Este viernes 27 de febrero es el Día Internacional del Cocido Madrileño, una fecha que rinde homenaje a uno de los platos más emblemáticos de su gastronomía y, en el caso de Madrid, a una receta que forma parte indiscutible de su identidad culinaria. Porque el cocido madrileño no es solo un guiso: es tradición, memoria y cultura popular servidas en tres vuelcos alrededor de una mesa compartida.

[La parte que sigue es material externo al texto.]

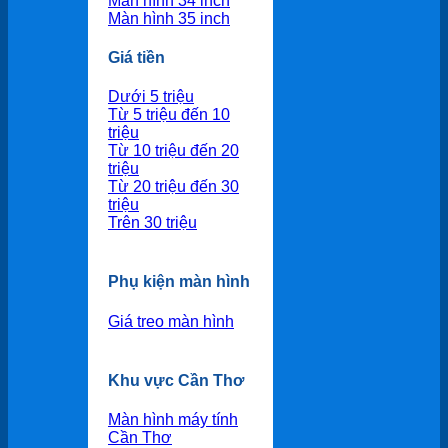
Màn hình 34 inch
Màn hình 35 inch
Giá tiền
Dưới 5 triệu
Từ 5 triệu đến 10
triệu
Từ 10 triệu đến 20
triệu
Từ 20 triệu đến 30
triệu
Trên 30 triệu
Phụ kiện màn hình
Giá treo màn hình
Khu vực Cần Thơ
Màn hình máy tính
Cần Thơ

Declarado Bien de Interés Cultural del Patrimonio Inmaterial de la Comunidad de Madrid y considerado uno de los grandes reclamos gastronómicos de la ciudad, el cocido madrileño representa una manera de entender la cocina basada en el producto y el tiempo.
Uno de los restaurantes donde puedes saborear este manjar es Ponzano 12. En un Madrid donde las modas gastronómicas caducan antes que el alquiler de los locales, encontrar un templo que cumpla 40 años con la misma honestidad que el primer día es, casi, un milagro laico. Ponzano 12 no necesita luces de neón ni esferificaciones para llenar sus mesas. Le basta con el oficio de Paco García –conocido como Paco Ponzano–, la discreción fundamental de Melania Berdún y una materia prima que muchos restaurantes envidiarían.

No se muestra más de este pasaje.